START Information provided

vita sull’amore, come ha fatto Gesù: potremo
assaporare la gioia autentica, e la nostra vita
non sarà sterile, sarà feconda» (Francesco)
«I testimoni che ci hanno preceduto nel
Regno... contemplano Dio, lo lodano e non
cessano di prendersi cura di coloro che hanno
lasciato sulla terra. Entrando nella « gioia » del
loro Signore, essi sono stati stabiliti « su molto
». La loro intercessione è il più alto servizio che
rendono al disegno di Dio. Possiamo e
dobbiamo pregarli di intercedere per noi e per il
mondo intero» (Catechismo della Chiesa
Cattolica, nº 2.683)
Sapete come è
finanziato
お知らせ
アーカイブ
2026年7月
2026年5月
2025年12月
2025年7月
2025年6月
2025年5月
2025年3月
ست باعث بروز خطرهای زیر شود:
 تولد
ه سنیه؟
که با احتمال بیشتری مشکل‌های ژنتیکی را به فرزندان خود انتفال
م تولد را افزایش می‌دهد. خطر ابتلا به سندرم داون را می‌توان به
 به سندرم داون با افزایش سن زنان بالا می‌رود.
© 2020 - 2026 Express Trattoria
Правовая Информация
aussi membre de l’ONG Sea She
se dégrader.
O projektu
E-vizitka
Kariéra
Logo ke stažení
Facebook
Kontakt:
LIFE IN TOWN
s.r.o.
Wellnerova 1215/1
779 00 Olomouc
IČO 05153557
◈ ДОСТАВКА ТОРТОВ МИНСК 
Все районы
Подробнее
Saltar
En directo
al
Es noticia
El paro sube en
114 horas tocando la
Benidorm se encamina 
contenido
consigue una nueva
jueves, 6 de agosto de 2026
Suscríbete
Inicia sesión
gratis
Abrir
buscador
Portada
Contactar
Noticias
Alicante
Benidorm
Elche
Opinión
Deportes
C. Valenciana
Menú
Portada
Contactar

END Information provided

Work task — Copy out every line of the data where the word "افزایش" occurs.

Output for this task —
م تولد را افزایش می‌دهد. خطر ابتلا به سندرم داون را می‌توان به
 به سندرم داون با افزایش سن زنان بالا می‌رود.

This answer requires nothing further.